◆ **Work task**:
Copy every line of the data in which the word "Fresh" occurs.

◆ **Data provided**:
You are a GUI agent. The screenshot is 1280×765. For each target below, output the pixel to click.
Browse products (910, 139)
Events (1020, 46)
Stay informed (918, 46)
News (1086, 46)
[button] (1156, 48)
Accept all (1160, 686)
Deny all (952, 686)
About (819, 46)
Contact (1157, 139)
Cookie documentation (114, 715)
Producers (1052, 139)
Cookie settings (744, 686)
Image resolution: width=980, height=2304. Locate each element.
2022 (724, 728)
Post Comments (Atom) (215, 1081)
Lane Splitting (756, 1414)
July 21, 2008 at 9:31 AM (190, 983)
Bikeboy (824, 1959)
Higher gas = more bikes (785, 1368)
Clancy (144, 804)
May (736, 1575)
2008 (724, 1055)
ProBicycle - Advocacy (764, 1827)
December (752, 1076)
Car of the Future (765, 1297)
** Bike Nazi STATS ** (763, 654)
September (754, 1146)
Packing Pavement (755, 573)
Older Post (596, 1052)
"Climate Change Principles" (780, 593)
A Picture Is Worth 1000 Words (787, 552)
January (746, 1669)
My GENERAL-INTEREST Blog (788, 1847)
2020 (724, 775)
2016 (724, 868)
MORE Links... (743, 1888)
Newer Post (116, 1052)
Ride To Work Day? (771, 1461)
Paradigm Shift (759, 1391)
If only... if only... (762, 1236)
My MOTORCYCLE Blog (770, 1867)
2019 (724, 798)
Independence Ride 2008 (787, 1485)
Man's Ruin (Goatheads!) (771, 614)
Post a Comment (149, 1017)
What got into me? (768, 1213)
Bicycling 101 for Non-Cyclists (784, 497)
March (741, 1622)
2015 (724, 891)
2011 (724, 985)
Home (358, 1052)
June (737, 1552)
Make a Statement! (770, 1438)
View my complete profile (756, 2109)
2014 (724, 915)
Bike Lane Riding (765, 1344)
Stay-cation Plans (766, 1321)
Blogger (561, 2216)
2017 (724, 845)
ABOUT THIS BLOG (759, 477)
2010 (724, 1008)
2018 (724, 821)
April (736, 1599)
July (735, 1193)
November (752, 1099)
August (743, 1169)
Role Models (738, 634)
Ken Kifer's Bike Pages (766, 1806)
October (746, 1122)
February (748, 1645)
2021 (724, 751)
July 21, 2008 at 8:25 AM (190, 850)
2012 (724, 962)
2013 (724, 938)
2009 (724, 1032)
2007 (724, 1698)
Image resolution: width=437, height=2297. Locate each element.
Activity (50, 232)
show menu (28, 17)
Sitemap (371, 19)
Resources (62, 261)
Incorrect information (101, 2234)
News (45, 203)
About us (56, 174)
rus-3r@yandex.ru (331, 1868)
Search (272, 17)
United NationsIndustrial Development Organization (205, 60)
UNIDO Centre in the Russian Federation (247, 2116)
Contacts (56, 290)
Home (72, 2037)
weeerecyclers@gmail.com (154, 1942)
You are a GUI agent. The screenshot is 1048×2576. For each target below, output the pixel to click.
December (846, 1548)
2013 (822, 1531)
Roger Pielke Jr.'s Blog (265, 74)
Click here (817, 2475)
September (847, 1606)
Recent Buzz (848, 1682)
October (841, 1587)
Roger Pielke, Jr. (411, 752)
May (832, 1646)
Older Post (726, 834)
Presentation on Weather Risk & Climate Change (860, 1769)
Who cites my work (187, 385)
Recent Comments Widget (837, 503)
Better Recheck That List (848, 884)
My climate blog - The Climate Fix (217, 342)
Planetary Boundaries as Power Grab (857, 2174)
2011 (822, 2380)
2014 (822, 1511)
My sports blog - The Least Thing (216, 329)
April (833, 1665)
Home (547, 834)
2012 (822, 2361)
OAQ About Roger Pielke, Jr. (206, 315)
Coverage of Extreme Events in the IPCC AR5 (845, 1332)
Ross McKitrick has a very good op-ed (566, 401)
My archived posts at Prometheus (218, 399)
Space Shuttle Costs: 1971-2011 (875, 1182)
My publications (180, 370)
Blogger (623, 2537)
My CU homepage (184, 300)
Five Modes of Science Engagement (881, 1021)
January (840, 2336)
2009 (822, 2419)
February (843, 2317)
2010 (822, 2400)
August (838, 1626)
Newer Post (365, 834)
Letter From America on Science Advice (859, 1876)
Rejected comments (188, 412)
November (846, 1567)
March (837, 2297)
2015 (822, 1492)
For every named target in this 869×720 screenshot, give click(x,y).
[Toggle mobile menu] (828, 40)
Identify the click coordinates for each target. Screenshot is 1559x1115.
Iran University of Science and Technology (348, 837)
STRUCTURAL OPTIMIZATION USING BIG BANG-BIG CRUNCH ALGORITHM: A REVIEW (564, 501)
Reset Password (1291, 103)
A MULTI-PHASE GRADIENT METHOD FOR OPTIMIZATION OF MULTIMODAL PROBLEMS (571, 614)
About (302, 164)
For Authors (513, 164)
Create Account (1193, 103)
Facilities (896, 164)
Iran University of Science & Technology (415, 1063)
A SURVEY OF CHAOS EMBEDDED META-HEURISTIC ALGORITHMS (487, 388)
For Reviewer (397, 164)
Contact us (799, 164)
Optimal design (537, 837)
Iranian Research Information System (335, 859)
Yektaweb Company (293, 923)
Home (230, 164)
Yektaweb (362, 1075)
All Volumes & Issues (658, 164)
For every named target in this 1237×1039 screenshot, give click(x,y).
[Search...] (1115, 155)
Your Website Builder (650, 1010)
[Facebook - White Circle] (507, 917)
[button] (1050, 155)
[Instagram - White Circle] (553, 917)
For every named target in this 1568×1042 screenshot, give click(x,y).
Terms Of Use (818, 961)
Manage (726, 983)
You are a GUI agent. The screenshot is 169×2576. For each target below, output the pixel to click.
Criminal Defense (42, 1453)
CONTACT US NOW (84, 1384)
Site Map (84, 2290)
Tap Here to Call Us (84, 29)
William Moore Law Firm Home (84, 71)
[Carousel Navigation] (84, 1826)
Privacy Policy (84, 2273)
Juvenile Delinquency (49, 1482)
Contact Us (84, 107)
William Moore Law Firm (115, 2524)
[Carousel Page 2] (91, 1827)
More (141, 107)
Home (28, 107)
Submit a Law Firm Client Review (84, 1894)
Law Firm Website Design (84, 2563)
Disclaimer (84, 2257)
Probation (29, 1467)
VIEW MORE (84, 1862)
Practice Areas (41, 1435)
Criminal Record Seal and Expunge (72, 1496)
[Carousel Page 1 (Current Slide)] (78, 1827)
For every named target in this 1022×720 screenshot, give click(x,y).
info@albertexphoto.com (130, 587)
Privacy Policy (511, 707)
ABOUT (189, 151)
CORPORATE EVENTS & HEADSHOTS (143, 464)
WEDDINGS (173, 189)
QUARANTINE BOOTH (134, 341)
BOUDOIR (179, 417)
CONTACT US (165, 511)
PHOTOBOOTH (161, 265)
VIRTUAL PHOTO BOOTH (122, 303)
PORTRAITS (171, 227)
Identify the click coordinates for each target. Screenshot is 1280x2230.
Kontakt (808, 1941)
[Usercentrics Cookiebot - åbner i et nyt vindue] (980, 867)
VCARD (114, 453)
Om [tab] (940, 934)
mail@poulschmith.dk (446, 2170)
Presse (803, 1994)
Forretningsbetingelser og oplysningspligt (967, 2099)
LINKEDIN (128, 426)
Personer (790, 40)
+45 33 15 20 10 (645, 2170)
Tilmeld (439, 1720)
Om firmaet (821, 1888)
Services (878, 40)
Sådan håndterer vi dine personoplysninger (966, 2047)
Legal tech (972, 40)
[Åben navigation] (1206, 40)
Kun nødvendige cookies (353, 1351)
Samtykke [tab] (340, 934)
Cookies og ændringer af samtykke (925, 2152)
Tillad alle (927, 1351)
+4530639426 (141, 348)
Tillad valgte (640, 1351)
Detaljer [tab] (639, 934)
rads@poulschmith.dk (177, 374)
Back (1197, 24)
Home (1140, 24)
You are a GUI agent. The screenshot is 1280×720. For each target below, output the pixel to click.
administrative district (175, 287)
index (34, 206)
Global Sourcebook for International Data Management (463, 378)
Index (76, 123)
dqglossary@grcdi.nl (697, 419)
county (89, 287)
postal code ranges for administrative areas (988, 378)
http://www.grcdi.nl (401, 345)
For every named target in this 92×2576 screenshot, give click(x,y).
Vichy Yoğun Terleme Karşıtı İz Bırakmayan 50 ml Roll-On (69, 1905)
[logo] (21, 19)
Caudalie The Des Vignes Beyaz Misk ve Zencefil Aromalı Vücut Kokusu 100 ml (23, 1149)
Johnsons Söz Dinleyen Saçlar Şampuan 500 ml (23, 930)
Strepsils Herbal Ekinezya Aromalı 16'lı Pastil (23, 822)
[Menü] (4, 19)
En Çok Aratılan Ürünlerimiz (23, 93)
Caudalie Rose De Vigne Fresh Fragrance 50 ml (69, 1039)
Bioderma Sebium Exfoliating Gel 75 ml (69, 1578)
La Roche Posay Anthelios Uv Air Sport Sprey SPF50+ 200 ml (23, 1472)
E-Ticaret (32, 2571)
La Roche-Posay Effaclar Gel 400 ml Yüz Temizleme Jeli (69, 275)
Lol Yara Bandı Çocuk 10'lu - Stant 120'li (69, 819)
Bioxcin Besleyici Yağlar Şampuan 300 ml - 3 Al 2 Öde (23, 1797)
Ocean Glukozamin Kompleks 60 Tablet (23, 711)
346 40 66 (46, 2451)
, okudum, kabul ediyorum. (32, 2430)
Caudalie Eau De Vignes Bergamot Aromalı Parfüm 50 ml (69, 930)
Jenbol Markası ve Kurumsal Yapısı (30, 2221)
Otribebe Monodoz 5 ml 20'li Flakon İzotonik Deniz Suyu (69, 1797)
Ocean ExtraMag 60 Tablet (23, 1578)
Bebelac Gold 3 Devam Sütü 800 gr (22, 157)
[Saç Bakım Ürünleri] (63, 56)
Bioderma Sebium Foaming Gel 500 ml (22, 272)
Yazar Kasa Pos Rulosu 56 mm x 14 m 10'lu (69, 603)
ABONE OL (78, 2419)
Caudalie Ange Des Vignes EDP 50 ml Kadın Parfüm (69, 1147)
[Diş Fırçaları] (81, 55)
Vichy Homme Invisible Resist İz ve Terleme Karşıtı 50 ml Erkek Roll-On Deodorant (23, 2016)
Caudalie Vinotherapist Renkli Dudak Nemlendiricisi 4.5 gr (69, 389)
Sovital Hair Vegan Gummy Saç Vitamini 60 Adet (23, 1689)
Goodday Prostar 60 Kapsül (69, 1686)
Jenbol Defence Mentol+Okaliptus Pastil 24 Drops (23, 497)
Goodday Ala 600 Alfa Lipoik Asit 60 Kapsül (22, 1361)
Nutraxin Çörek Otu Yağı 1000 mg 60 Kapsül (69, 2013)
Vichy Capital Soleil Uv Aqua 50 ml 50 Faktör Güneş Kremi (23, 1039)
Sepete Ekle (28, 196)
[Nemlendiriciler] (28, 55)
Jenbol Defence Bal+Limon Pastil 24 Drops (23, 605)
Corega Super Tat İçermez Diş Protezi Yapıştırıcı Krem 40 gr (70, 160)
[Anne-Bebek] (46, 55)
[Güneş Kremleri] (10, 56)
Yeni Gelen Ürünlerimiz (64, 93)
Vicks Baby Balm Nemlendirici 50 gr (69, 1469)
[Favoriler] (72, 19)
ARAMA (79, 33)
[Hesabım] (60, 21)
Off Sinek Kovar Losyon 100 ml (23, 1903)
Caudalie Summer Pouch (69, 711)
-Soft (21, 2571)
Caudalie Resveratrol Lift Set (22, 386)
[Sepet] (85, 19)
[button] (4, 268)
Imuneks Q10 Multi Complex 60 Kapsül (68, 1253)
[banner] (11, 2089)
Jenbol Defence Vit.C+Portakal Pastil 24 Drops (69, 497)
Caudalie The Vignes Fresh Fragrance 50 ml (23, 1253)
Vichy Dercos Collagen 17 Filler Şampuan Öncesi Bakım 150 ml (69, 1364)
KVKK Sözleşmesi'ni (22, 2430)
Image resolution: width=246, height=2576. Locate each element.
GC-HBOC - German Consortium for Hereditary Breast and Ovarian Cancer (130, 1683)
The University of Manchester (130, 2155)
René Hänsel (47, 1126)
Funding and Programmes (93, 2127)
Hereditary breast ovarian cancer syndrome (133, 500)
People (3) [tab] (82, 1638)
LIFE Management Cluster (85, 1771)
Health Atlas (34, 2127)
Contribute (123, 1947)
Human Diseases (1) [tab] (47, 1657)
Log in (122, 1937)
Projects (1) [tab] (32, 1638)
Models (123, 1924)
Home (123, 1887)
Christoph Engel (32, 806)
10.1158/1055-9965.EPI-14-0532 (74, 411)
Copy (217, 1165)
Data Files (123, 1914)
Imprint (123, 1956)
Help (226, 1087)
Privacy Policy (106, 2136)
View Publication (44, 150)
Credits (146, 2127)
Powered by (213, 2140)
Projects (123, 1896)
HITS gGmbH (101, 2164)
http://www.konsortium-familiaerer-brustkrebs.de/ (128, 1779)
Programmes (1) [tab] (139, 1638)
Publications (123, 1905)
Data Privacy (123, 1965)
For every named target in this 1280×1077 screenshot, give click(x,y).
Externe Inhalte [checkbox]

◆ **Problem solution**:
Caudalie Rose De Vigne Fresh Fragrance 50 ml (69, 1039)
Caudalie The Vignes Fresh Fragrance 50 ml (23, 1253)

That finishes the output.